YOUR OBJECTIVE: Take the records below from their first line through the line holding "methods. In 2026, companies", and set each of those lines down exactly, without pictures.

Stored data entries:
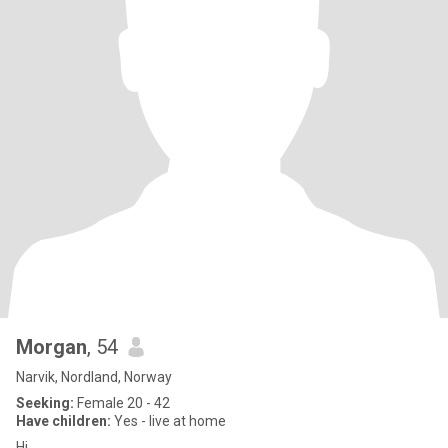
Morgan
, 54
Narvik, Nordland, Norway
Seeking:
Female 20 - 42
Have children:
Yes - live at home
Hi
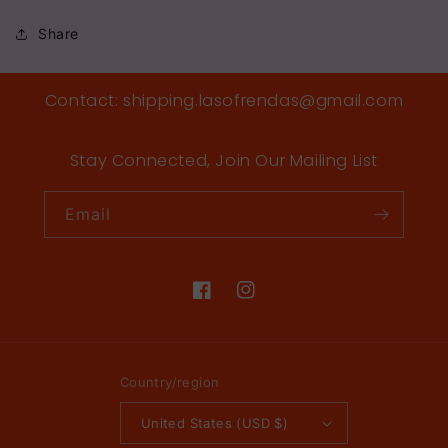
Share
Contact: shipping.lasofrendas@gmail.com
Stay Connected, Join Our Mailing List
Email
Facebook
Instagram
Country/region
United States (USD $)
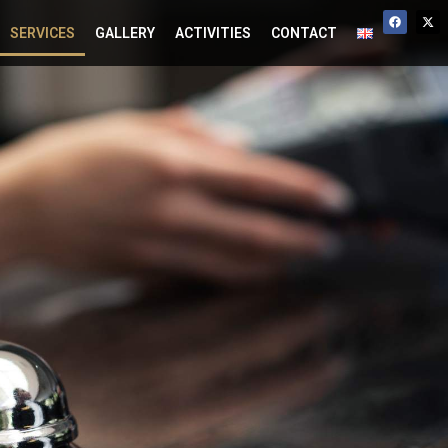
SERVICES
GALLERY
ACTIVITIES
CONTACT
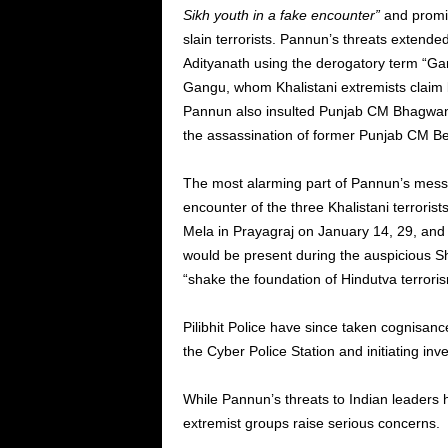
Sikh youth in a fake encounter
”
and promis
slain terrorists.
Pannun’s
threats extended 
Adityanath using the derogatory term
“
Gan
Gangu, whom Khalistani extremists claim
Pannun also insulted Punjab CM Bhagwant
the assassination of former Punjab CM Be
The most alarming part of
Pannun’s
messa
encounter of the three Khalistani terrori
Mela in Prayagraj on January 14, 29, an
would be present during the auspicious 
“
shake the foundation of Hindutva terrori
Pilibhit Police have since taken cognisanc
the Cyber Police Station and initiating inve
While
Pannun’s
threats to Indian leaders h
extremist groups raise serious concerns.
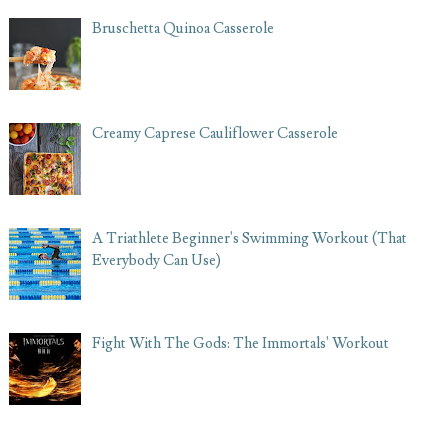
Bruschetta Quinoa Casserole
Creamy Caprese Cauliflower Casserole
A Triathlete Beginner's Swimming Workout (That
Everybody Can Use)
Fight With The Gods: The Immortals' Workout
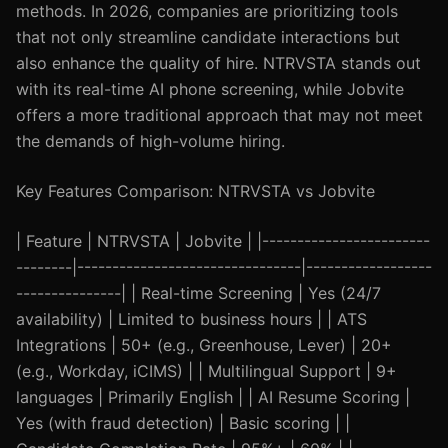
methods. In 2026, companies are prioritizing tools
that not only streamline candidate interactions but
also enhance the quality of hire. NTRVSTA stands out
with its real-time AI phone screening, while Jobvite
offers a more traditional approach that may not meet
the demands of high-volume hiring.
Key Features Comparison: NTRVSTA vs Jobvite
| Feature | NTRVSTA | Jobvite | |------------------------
--------|--------------------------------|------------------
---------------| | Real-time Screening | Yes (24/7
availability) | Limited to business hours | | ATS
Integrations | 50+ (e.g., Greenhouse, Lever) | 20+
(e.g., Workday, iCIMS) | | Multilingual Support | 9+
languages | Primarily English | | AI Resume Scoring |
Yes (with fraud detection) | Basic scoring | |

RESPONSE TO THIS EXERCISE:
Morgan
, 54
Narvik, Nordland, Norway
Seeking:
Female 20 - 42
Have children:
Yes - live at home
Hi
Share
Contact: shipping.lasofrendas@gmail.com
Stay Connected, Join Our Mailing List
Email
Facebook
Instagram
Country/region
United States (USD $)
SERVICES
GALLERY
ACTIVITIES
CONTACT
Sikh youth in a fake encounter
”
and promis
slain terrorists.
Pannun’s
threats extended 
Adityanath using the derogatory term
“
Gan
Gangu, whom Khalistani extremists claim
Pannun also insulted Punjab CM Bhagwant
the assassination of former Punjab CM Be
The most alarming part of
Pannun’s
messa
encounter of the three Khalistani terrori
Mela in Prayagraj on January 14, 29, an
would be present during the auspicious 
“
shake the foundation of Hindutva terrori
Pilibhit Police have since taken cognisanc
the Cyber Police Station and initiating inve
While
Pannun’s
threats to Indian leaders h
extremist groups raise serious concerns.
Bruschetta Quinoa Casserole
Creamy Caprese Cauliflower Casserole
A Triathlete Beginner's Swimming Workout (That
Everybody Can Use)
Fight With The Gods: The Immortals' Workout
methods. In 2026, companies are prioritizing tools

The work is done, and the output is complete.